I have implemented a general component for pagination and for path
expansion as part of my image gallery effort that I'll donate as soon as
it's finished (should be real soon now).
 
> > It very well might be quicker.  I have an idea that is not tree traversal,
> > but it would work equally well.  The short description is this:
> >
> > All pipelines are pre-configured and treated as proper components.  As a
> > URI request comes in, it is fed to the Sitemap Pipeline Selector.  This
> > approach takes advantage of pooling, and as specific pipelines are used,
> > the pool keeps enough in memory.  Thus, the pipelines that are used less
> > often don't have as many instances.
> >
> > In the end, the structure of a pipeline is configurable--encapsulating
> > sub-sitemaps and all the other logic.  With the pipeline centric approach,
> > the lookup is done via a HashMap scheme which has proven to be efficient
> > during runtime.  The maximum number of lookups is directly related to
> > the number of sub sitemaps.
> >
> > This proposal combined with Cocoon Apps (with the URIMap, FlowMap, and
> > named Cocoon components) would be very effective.  The shift in focus
> > of the URIMap vs. the Sitemap automatically gets you thinking what will
> > be the least amount of work to achieve the desired URI space.  The URI
> > space will be immediately known--and 404 errors can be even more quickly
> > returned.
> >
> > As it is currently implemented, the Sitemap gets the implementor thinking
> > linearly instead of spacially.  In other words the view of the Sitemap
> > administrator is a straight line of if/then/else statements as opposed
> > to a two dimensional map of URI space and resources.
> 
> Very very cool. From my experience, 20% of the pipelines perform 80% of the
> requests, so complete pipeline pooling can definitely introduce performance
> enhancements. I also vouch for avoiding code generation where possible. It's a
> real pain to debug.

I think we all agree on that.
 
> I must confess I managed to miss the RTs where FlowMaps and URIMaps were
> discussed. I'm glad to see the refactoring of the sitemap concept under
> discussion.
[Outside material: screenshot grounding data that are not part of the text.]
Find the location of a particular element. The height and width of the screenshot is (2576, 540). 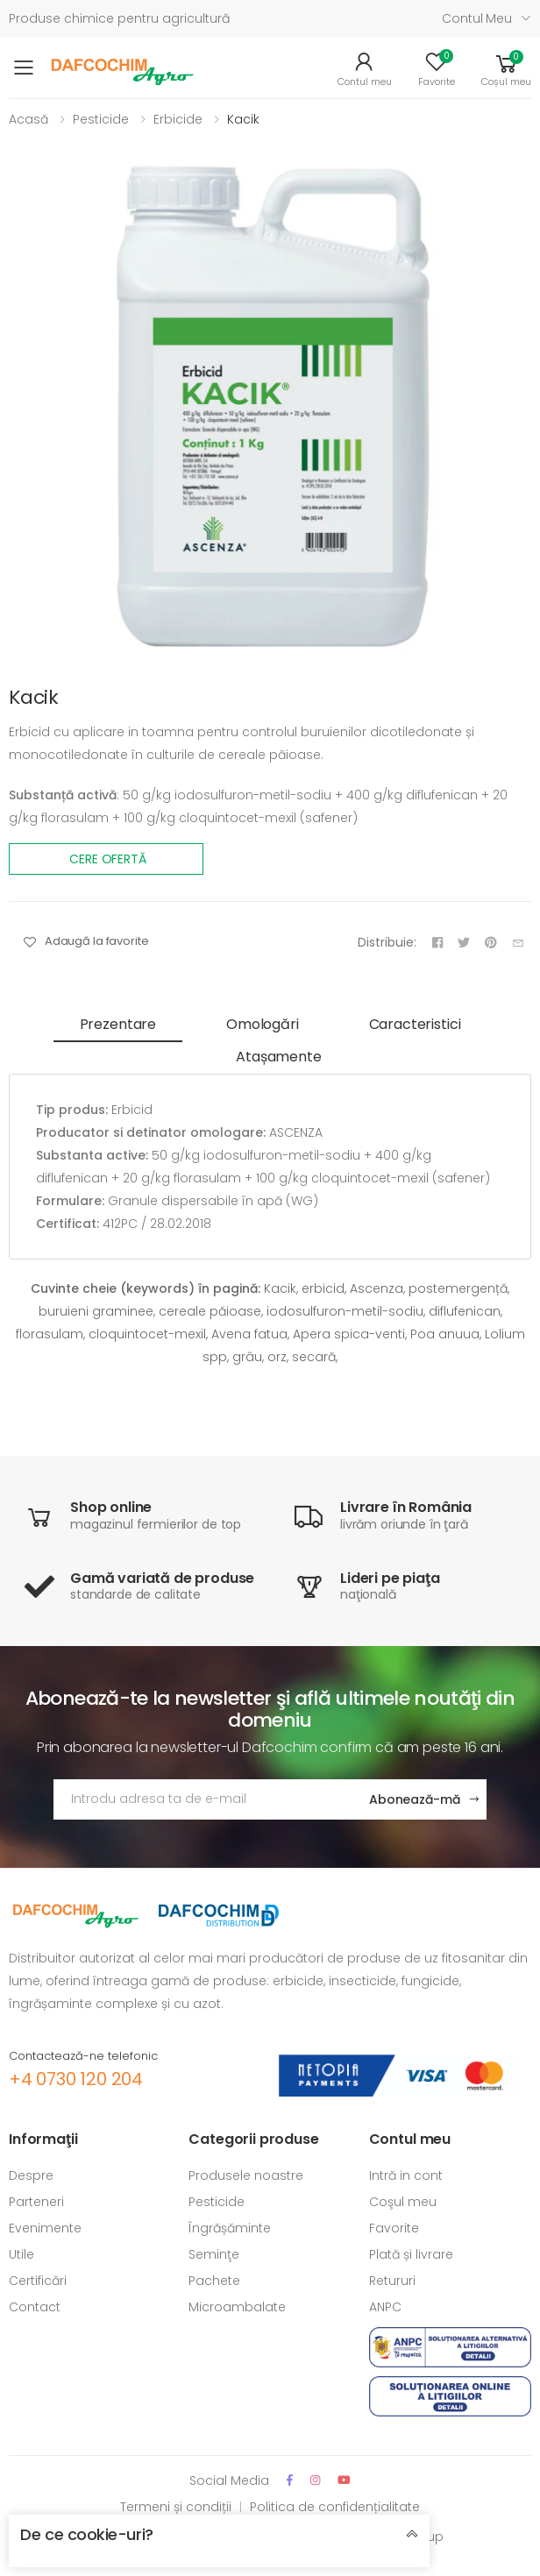 Despre is located at coordinates (31, 2175).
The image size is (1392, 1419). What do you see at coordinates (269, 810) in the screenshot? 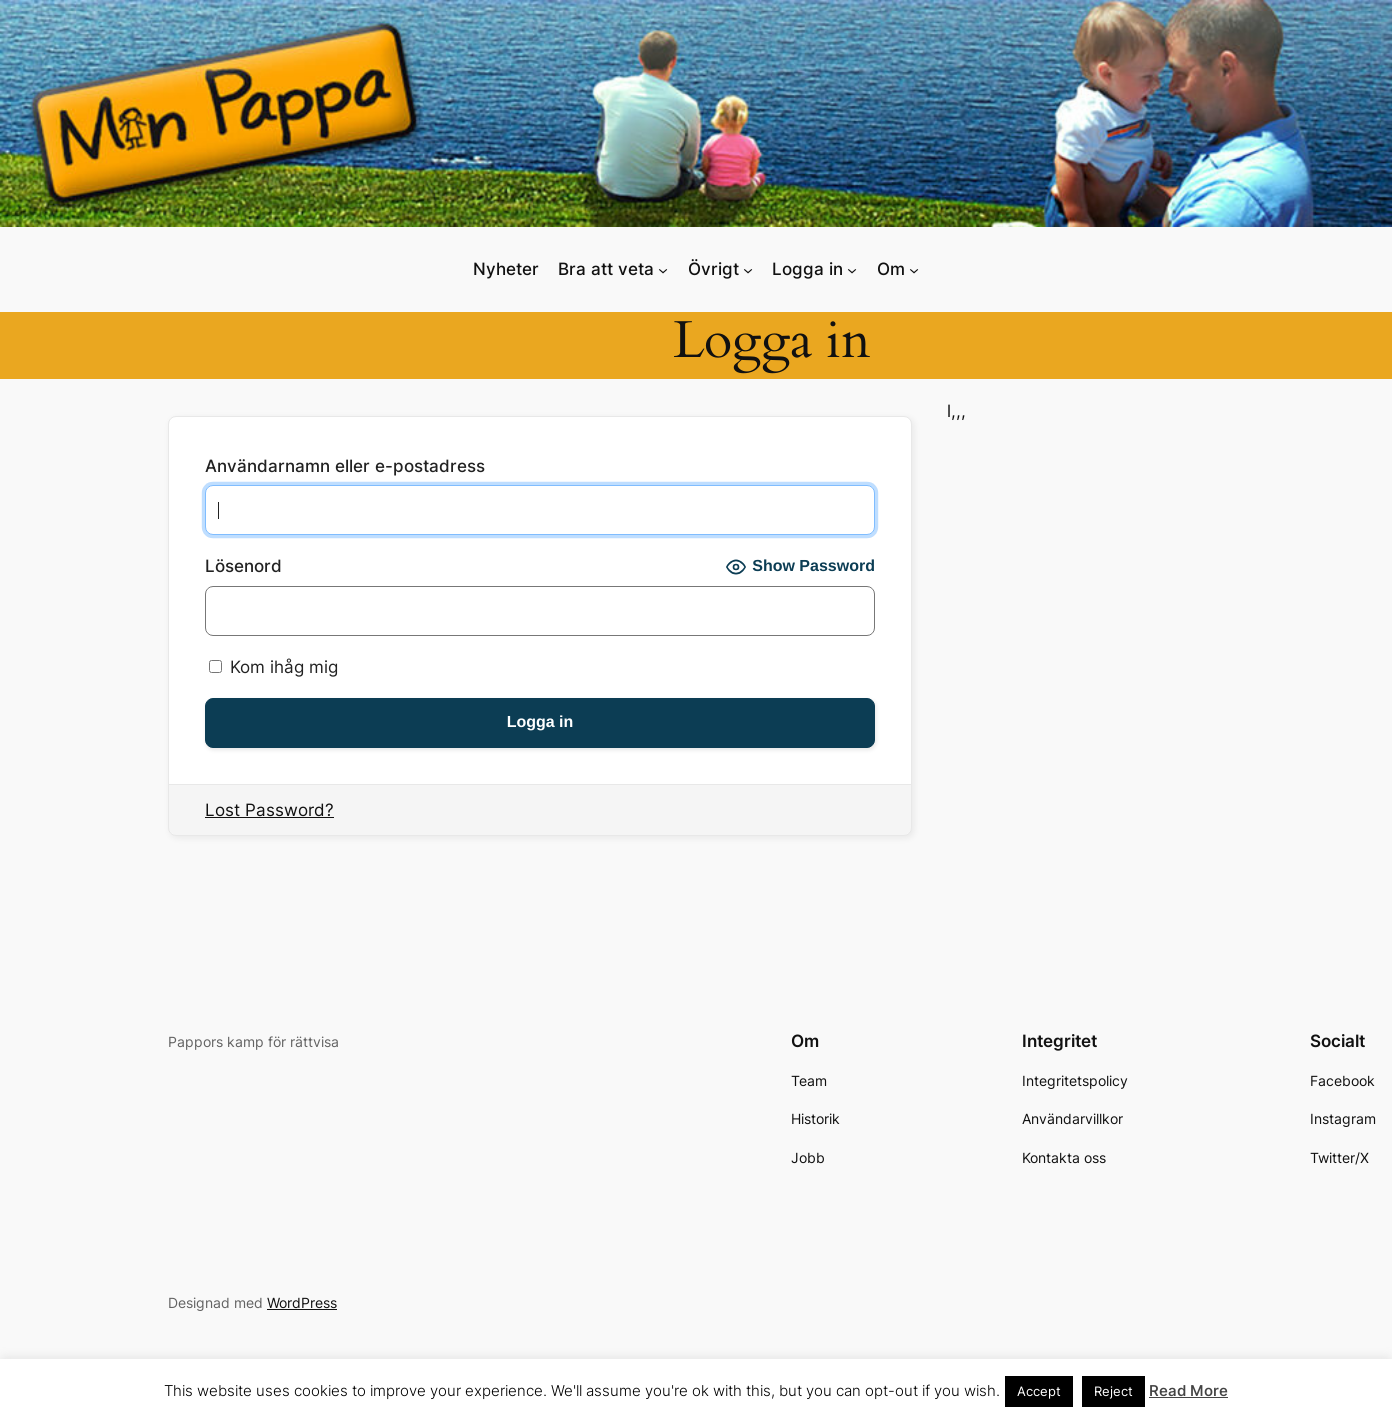 I see `Lost Password?` at bounding box center [269, 810].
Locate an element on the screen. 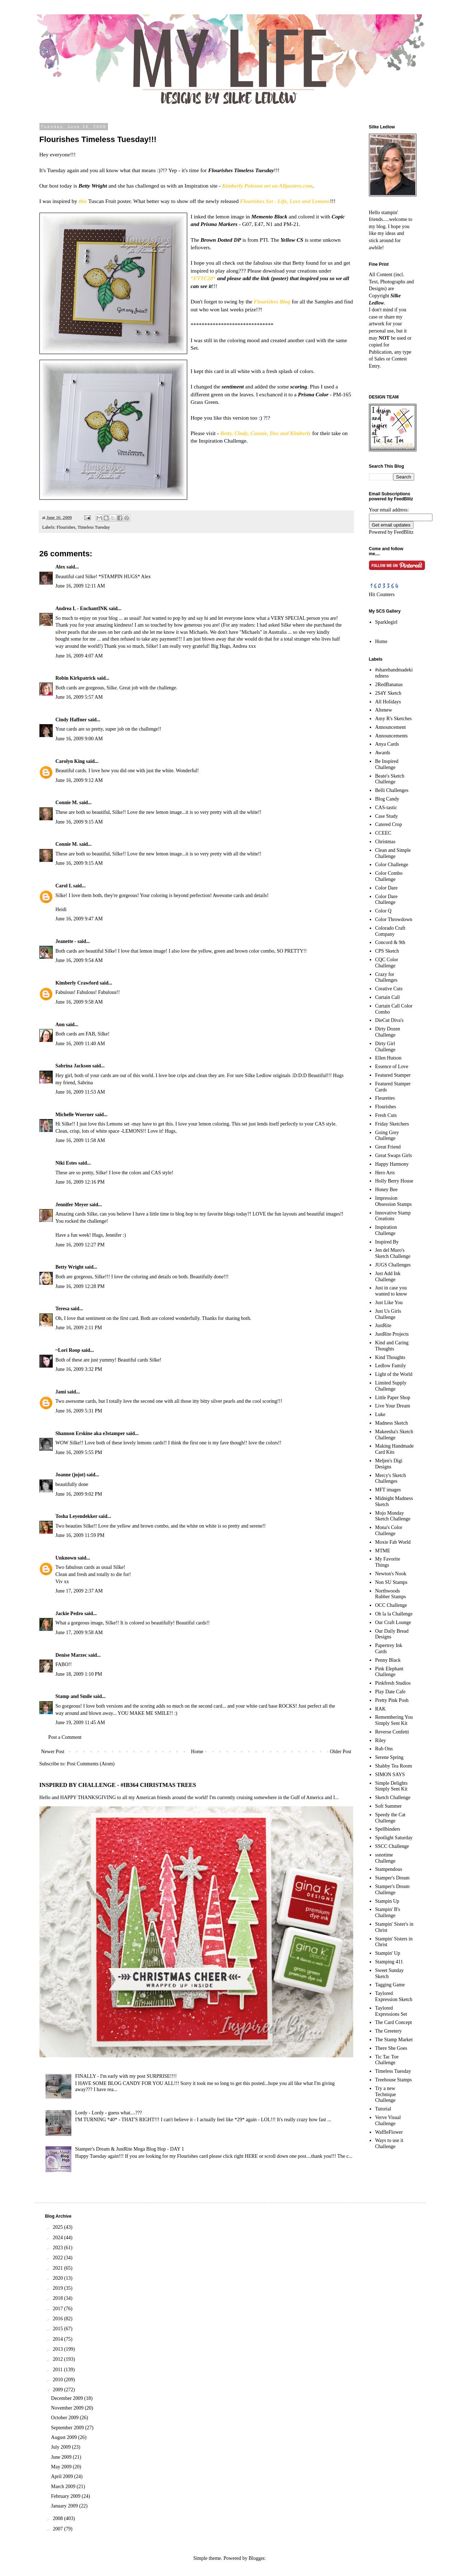  Stamper's Dream & JustRite Mega Blog Hop - DAY 1 is located at coordinates (129, 2149).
I'd like to see the sitemap be just a URI to visual component
> mapper. That would mean having the sitemap just define the aggregations which
> compose each page. It would be great from a content management perspective.

> The visual components would have to be defined elsewhere, and preferrably,
> should be drop-in deployable (e.g.: jar copying). This is because most site
> components (menus, news articles, navbars, banners) could be off-the-shelf
> components, and only some data-processing pages need to be custom made.

I definately agree on making cocoon web application more componentizable
but I  thing it's going to be hard to get that granular.

-- 
Stefano Mazzocchi      One must still have chaos in oneself to be
                          able to give birth to a dancing star.